It works fine with stock speed.
3600MHz Ram clock did boot but was not stable (maybe one can tweak the timing and or voltage settings here later on)

I’ve now set the RAM speed to 3200MHz in the BIOS while leaving everything else on Auto and it’s stable so far. memtest86 runs without errors and also none with edac-util after boot, but re running it after memtester is still pending.

Do you have additional advice on how to get the best RAM-timing settings?

Does anyone know it there is a temprature sensor on the RAM one could use for monitoring RAM temprature?
If so: How to do that with linux?

Thanks a lot!

ps: Tip for using it with the ASUS WS x570 ACE Pro: Make sure that you have enabled ECC in the BIOS (the Auto setting seems not to detect it!)

thro · April 30, 2020, 12:21pm

Zen2? I’d not bother with overclocking RAM, as you’re unlikely to see a huge difference in performance anyway due to zen2 having massive caches.

I’d run ECC at rated speed and be done with it.

Or non-ECC at rated speed, and again… be done with it.

Unless you like creating un-necessary problems for yourself.

“complex calculations” don’t tend to be massively memory bandwidth sensitive, so before assuming you need to overclock the living shit out of everything, at least benchmark/confirm first.

igoodman · April 30, 2020, 12:26pm

I respect your opinion @thro

thank you for your feedback.

Notwithstanding I would be grateful for any feedback to my last questions:

I see it as small research project for fun and will share all my results here.

I will do extensive benchmarks with my specific application tomorrow. A quick check showd about 7% performance difference with 2666MHz vs. 3600MHz RAM speed. Not massive but still noticable.

Log · April 30, 2020, 5:14pm

Some ram does have temperature sensors. I could swear my ecc ram has them, but it’s been 2 years since I’ve checked.

Checking it likely involves lm_sensors. Good luck with that.

I highly recommend looking at front ends first.
https://wiki.archlinux.org/index.php/Lm_sensors

marelooke · April 30, 2020, 7:01pm

Or through the BMC, if the motherboard has that feature.

Pleytos · May 2, 2020, 11:46am

My Crucial DDR4 2400MTS for 2017 has temperature sensors. HWmonitor can read them, I think I saw the temperature on Linux once too.

bitcore · May 26, 2020, 3:14pm

My order finally arrived. last week

Just like @igoodman, I was able to overclock the 4x sticks of M391A4G43MB1-CTD to 3200 @ stock voltages and CL19. Mine were also not stable at 3600, even if I loosened the timings a bit. Benchmarks didn’t really seem to suggest much of an improvement in performance for it to be worth it trying to get 3600 stable. Sure, it was faster, but not “Oh goodness this is much better” faster. I preferred not to be too greedy, and I really didn’t want to overvolt (I want a lower power, low heat server). I already had an “overclock” applied.

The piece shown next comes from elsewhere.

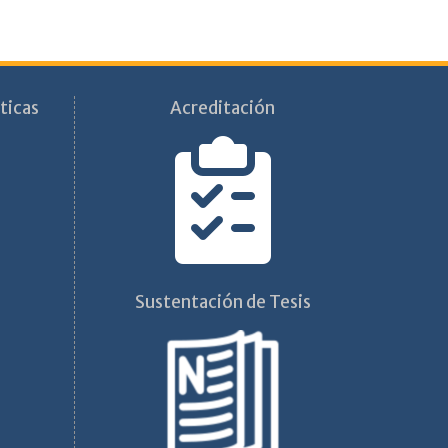
ticas
Acreditación
Sustentación de Tesis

I did try the heat-gun trick during a stress test to try and trigger some ECC errors to see how stable they were. I got one bank of dimms (2 of them) to around 80c before I chickened out and aborted the test for fear of damaging them or other nearby motherboard components. No ECC errors were apparent - so these sticks appear to be rather strong units. Sorry, didn’t get any pics with the thermal camera - I should have.

igoodman · May 27, 2020, 12:28pm

@bitcore Very good idea!

I would be very happy if you could share the test protocol for provoking and reading out the ECC errors.

Utilizing edac-util --v yields

#edac-util -v
mc0: 0 Uncorrected Errors with no DIMM info
mc0: 0 Corrected Errors with no DIMM info
edac-util: No errors to report.

That may imply that it’s working in the background (as anecdotically mentioned here (link). Yet I do not see how many.

Does anyone of you manage to get that info with zen2?

Comming back specifically to the M391A4G43MB1-CTD modules

I’ve noticed some weird random errors that seem to be loosely memory related (but no ECC errors caught) even at stock 2666MHz speed after 100% ok memtest.
I ordered a replacement RAM and will test the new modules.

kwinz · February 10, 2021, 5:58pm

Just FYI I think edac-utils has been deprecated in favor of rasdaemon.

$ ras-mc-ctl --errors
No Memory errors.

No PCIe AER errors.

No Extlog errors.

No MCE errors.

$ systemctl status rasdaemon
● rasdaemon.service - RAS daemon to log the RAS events
Loaded: loaded (/lib/systemd/system/rasdaemon.service; enabled; vendor preset: enabled)
Active: active (running) since Wed 2020-08-05 02:26:12 CEST; 6 months 7 days ago
[…]

Log · February 10, 2021, 8:26pm

Interesting, this is first I’ve heard of rasdaemon, thanks for bringing it up.

igoodman · March 3, 2021, 7:58pm

rasdaemon fails to start on ununtu 20.10

systemctl status rasdaemon
● rasdaemon.service - RAS daemon to log the RAS events
Loaded: loaded (/lib/systemd/system/rasdaemon.service; enabled; vendor preset: enabled)
Active: failed (Result: resources)

Mär 03 18:12:15 ryzen-pro systemd[1]: rasdaemon.service: Failed to load environment files: No such file or directory
Mär 03 18:12:15 ryzen-pro systemd[1]: rasdaemon.service: Failed to run ‘start’ task: No such file or directory
Mär 03 18:12:15 ryzen-pro systemd[1]: rasdaemon.service: Failed with result ‘resources’.
Mär 03 18:12:15 ryzen-pro systemd[1]: Failed to start RAS daemon to log the RAS events.

running apt yields that the package is up to date

Do you have any Idea what could be behind this? @kwinz

kwinz · March 9, 2021, 8:03am

There is a Debian bugreport that could fit this issue:

https://bugs.debian.org/cgi-bin/bugreport.cgi?bug=966717
and upstream here:

with fix:

Maybe this fix wasn’t ported to Ubuntu 20.10 yet? (I am still on Ubuntu 18.04)